La familia Su había perdido todo su dinero.

Su Can dijo —Papá, Erlang y yo fuimos a la oficina del gobierno a preguntar.

Yuniang se ha divorciado de Zheng Yuanbo, y su registro familiar ha vuelto a nuestra familia Su.

Si quiere establecer su propio hogar, tiene que transferir su registro familiar.

¡Sin el acuerdo de nuestra familia Su, no puede moverlo!

En otras palabras, podrían aprovechar la oportunidad para extorsionar a Su Yuniang.

En el pasado, no sabían que Su Yuniang era tan rica.

Cada vez que Su Yuniang sacaba diez o veinte taeles de sus suegros, sentían que no era fácil.

Ahora que lo pensaba, ¡Su Yuniang los estaba despidiendo con ese dinero como a mendigos!

—¿Hermana lo dará a nosotros?

—preguntó Su Erlang.

Su Can bufó —Ella es de la familia Su, y lo que es suyo pertenece a la familia Su.

¡Tiene que dármelo a mí!

—¿Dar qué?

—Su Yuniang entró lentamente.

Su Can se quedó atónito.

Miró a Su Yuniang y luego detrás de ella.

Su Gorda, que normalmente sostenía un cuchillo de carnicero a su lado, no estaba por ninguna parte.

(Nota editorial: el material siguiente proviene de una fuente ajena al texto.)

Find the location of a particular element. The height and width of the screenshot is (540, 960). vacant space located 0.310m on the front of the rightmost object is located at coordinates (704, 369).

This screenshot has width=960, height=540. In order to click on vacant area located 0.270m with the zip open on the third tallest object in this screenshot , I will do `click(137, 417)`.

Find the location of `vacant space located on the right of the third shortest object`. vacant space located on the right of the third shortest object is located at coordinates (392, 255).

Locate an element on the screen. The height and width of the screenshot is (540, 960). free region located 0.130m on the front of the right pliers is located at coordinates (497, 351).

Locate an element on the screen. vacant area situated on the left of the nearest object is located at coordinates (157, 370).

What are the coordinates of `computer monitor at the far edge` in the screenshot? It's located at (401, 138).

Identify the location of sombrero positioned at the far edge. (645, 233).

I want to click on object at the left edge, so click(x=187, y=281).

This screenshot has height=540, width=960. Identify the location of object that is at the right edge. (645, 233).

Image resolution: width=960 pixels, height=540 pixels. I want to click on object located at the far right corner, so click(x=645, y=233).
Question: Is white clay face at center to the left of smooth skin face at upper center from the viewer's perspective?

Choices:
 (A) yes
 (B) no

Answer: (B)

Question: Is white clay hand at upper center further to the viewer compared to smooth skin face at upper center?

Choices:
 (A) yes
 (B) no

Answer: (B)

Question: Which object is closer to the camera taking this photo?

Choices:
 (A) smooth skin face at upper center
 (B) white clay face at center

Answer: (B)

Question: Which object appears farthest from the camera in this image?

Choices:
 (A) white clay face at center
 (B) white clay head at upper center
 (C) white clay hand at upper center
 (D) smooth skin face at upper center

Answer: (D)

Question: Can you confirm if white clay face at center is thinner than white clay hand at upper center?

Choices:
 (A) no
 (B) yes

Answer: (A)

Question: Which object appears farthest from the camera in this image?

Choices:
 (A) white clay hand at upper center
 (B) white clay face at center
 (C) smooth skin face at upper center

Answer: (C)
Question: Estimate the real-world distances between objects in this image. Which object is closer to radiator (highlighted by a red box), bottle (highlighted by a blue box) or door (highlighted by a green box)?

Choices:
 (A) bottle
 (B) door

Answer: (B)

Su confianza aumentó —¡Je!

¡Aún tienes la cara de volver!

Su Yuniang se burló —¿No lo dijo Papá?

Soy de la familia Su.

Por supuesto, puedo volver.

Su Can no esperaba que Su Yuniang escuchara sus palabras justo ahora.

Esto era incómodo.

Tosió ligeramente y preguntó ferozmente —¿No te está yendo muy bien en la familia Su?

¿Por qué volviste?

Su Yuniang dijo —Volví a buscar el registro familiar.

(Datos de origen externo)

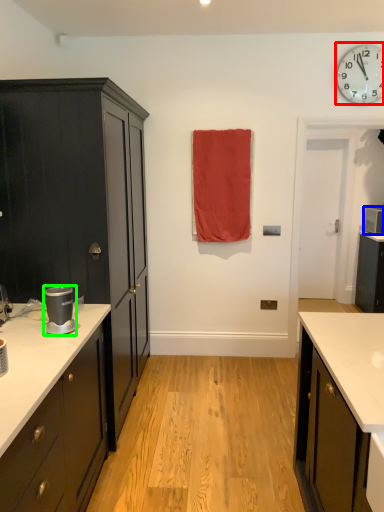 Question: Which object is the closest to the wall clock (highlighted by a red box)? Choose among these: appliance (highlighted by a blue box) or appliance (highlighted by a green box).

Choices:
 (A) appliance
 (B) appliance

Answer: (A) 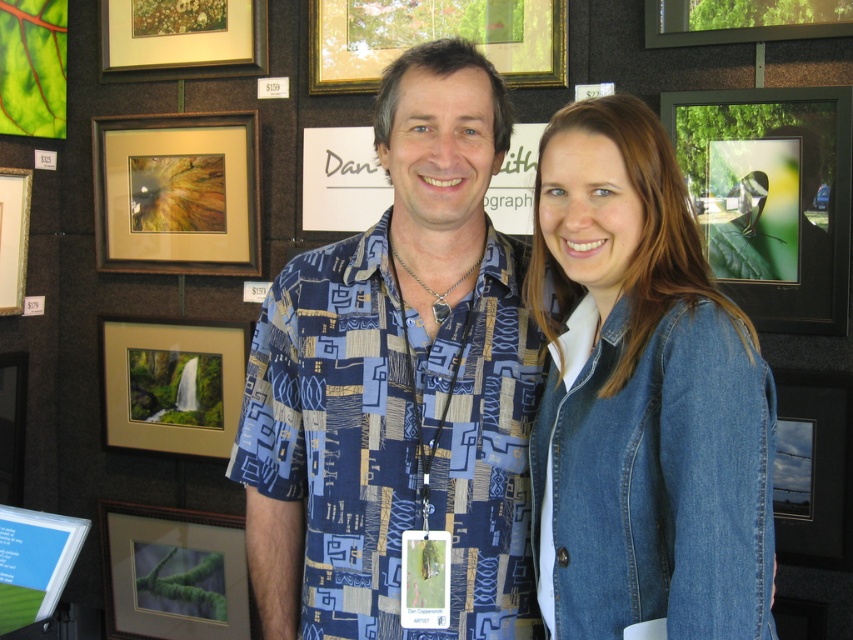 You are a photographer at an art exhibition. You need to adjust the lighting so that the blue printed shirt at center and the gold matte picture frame at center are both well lit. Which object should you move closer to the light source to ensure both are properly illuminated without moving either object?

The blue printed shirt at center is positioned on the right side of the gold matte picture frame at center. To ensure both are properly illuminated, you should move the gold matte picture frame at center closer to the light source since it is blocking the light from reaching the shirt on its right side.

Looking at this image, you are a photographer standing in the gallery and want to capture a wide shot of both the denim jacket at lower right and the green matte branch at lower left in the same frame. The camera you are using has a maximum horizontal field of view of 2 meters. Can you fit both objects in the frame without moving the camera?

The denim jacket at lower right and the green matte branch at lower left are 1.96 meters apart from each other. Since the camera has a maximum horizontal field of view of 2 meters, you can fit both objects in the frame without moving the camera because the distance between them is within the camera range.

You are a photographer trying to capture a clear shot of both the blue printed shirt at center and the gold matte picture frame at center. Since you want to focus on the shirt first, which object should you adjust your camera focus to first and why?

The blue printed shirt at center is thinner than the gold matte picture frame at center, so you should focus on the blue printed shirt at center first because thinner objects require precise focus to capture details clearly before adjusting to larger objects. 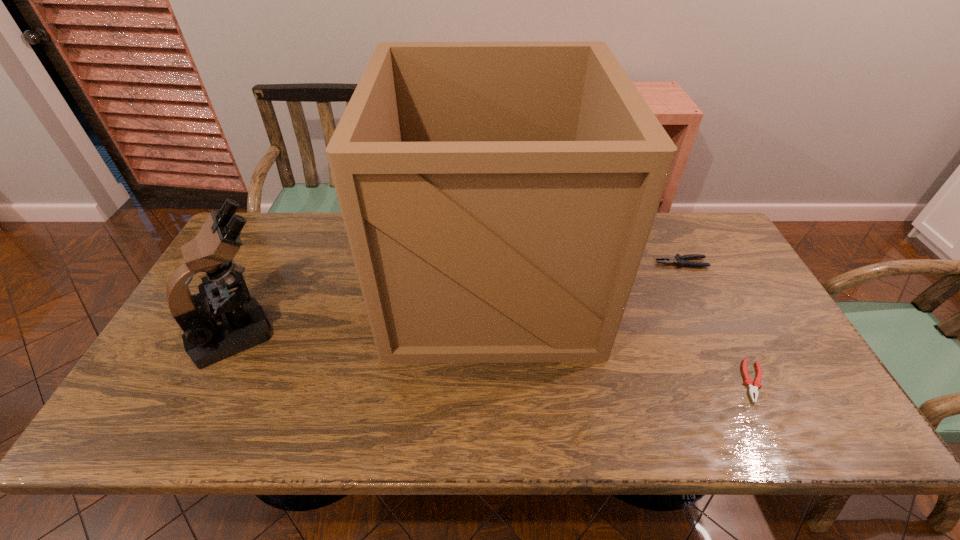 The height and width of the screenshot is (540, 960). What are the coordinates of `vacant region that satisfies the following two spatial constraints: 1. at the gripping part of the farther pliers; 2. on the front side of the tallest object` in the screenshot? It's located at (690, 282).

This screenshot has width=960, height=540. Find the location of `free spot that satisfies the following two spatial constraints: 1. at the gripping part of the third tallest object; 2. on the front side of the leftmost object`. free spot that satisfies the following two spatial constraints: 1. at the gripping part of the third tallest object; 2. on the front side of the leftmost object is located at coordinates (715, 333).

The width and height of the screenshot is (960, 540). Identify the location of free point that satisfies the following two spatial constraints: 1. at the gripping part of the taller pliers; 2. on the left side of the shorter pliers. (739, 381).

Si quiero establecer mi propio hogar, necesito la firma de la familia Su para permitirme transferir el registro familiar.

Había expuesto abiertamente su debilidad en la superficie, tomando desprevenida a la familia Su.

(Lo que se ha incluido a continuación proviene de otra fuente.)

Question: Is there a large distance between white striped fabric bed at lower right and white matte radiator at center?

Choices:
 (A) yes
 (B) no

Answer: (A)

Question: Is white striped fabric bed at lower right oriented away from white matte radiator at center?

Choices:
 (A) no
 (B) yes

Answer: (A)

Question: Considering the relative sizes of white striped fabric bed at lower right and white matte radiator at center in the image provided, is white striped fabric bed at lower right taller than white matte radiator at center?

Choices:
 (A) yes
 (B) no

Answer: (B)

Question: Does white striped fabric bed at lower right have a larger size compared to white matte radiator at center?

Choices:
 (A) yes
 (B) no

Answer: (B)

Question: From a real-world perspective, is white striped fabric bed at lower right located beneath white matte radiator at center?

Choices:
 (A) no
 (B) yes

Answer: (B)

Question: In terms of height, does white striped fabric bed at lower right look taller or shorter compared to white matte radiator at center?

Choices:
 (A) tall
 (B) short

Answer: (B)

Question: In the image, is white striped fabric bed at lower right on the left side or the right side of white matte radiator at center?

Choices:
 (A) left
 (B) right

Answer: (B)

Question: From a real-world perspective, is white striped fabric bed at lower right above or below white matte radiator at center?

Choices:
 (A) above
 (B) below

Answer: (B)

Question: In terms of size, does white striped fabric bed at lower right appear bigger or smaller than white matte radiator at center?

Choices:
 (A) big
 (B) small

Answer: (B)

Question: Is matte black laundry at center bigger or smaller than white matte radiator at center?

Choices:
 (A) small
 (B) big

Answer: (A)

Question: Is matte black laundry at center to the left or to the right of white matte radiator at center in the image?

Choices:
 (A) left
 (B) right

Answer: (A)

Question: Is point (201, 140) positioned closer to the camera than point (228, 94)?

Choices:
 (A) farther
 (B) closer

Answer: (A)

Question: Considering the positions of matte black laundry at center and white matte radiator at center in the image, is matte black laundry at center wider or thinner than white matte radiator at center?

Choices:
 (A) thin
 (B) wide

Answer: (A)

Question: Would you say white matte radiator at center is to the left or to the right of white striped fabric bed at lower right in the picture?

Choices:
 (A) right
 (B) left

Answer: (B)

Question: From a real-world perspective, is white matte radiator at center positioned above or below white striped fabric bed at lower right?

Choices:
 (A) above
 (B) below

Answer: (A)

Su Yuniang dijo —No nos andemos con rodeos.

Somos familia.

No quiero que las cosas se pongan demasiado feas.

Si quieren dinero, se los puedo dar.

Solo no se pasen de la raya.

Madre y Tercer Hermano todavía están en casa.

Incluso si es por ellos, no seré tacaña con esas posesiones mundanas.

¡Sin embargo, tengo una condición!

El Viejo Maestro Su dijo —Dime.

Su Yuniang dijo seriamente —Quiero saber de dónde vino el colgante de jade que nuestra familia vendió hace 30 años.